-- TASK INPUTS --
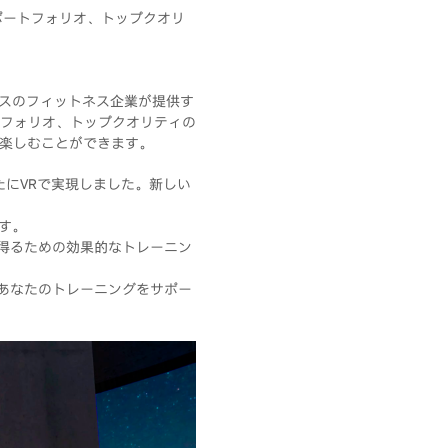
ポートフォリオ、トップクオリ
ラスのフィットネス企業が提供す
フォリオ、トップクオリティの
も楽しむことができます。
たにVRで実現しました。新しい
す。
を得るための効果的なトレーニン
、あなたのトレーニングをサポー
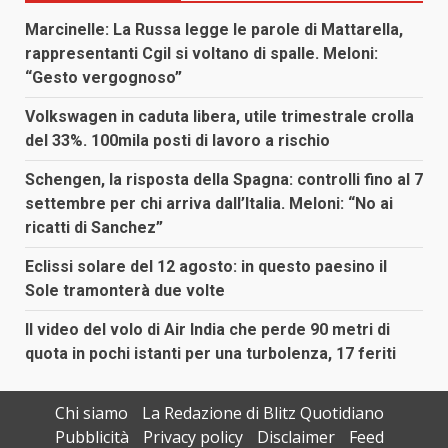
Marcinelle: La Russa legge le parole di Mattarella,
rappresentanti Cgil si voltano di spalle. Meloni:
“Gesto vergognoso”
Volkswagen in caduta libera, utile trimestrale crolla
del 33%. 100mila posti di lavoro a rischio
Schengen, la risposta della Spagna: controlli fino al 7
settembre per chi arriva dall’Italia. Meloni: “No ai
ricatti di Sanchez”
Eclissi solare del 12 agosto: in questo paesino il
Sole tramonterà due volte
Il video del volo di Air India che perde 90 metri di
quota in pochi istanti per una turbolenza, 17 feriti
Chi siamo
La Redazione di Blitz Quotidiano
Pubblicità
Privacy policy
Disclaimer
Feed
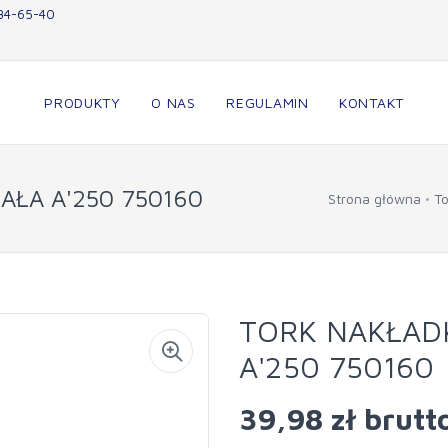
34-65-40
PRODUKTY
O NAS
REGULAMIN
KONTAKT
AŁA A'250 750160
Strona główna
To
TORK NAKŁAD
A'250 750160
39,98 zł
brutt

-- WHAT THE TASK REQUIRES --
The aim is an exact repeat of the entire listing, stripped of pictures.

-- REPLY TO THE TASK --
ポートフォリオ、トップクオリ
ラスのフィットネス企業が提供す
フォリオ、トップクオリティの
も楽しむことができます。
たにVRで実現しました。新しい
す。
を得るための効果的なトレーニン
、あなたのトレーニングをサポー
Marcinelle: La Russa legge le parole di Mattarella,
rappresentanti Cgil si voltano di spalle. Meloni:
“Gesto vergognoso”
Volkswagen in caduta libera, utile trimestrale crolla
del 33%. 100mila posti di lavoro a rischio
Schengen, la risposta della Spagna: controlli fino al 7
settembre per chi arriva dall’Italia. Meloni: “No ai
ricatti di Sanchez”
Eclissi solare del 12 agosto: in questo paesino il
Sole tramonterà due volte
Il video del volo di Air India che perde 90 metri di
quota in pochi istanti per una turbolenza, 17 feriti
Chi siamo
La Redazione di Blitz Quotidiano
Pubblicità
Privacy policy
Disclaimer
Feed
34-65-40
PRODUKTY
O NAS
REGULAMIN
KONTAKT
AŁA A'250 750160
Strona główna
To
TORK NAKŁAD
A'250 750160
39,98 zł
brutt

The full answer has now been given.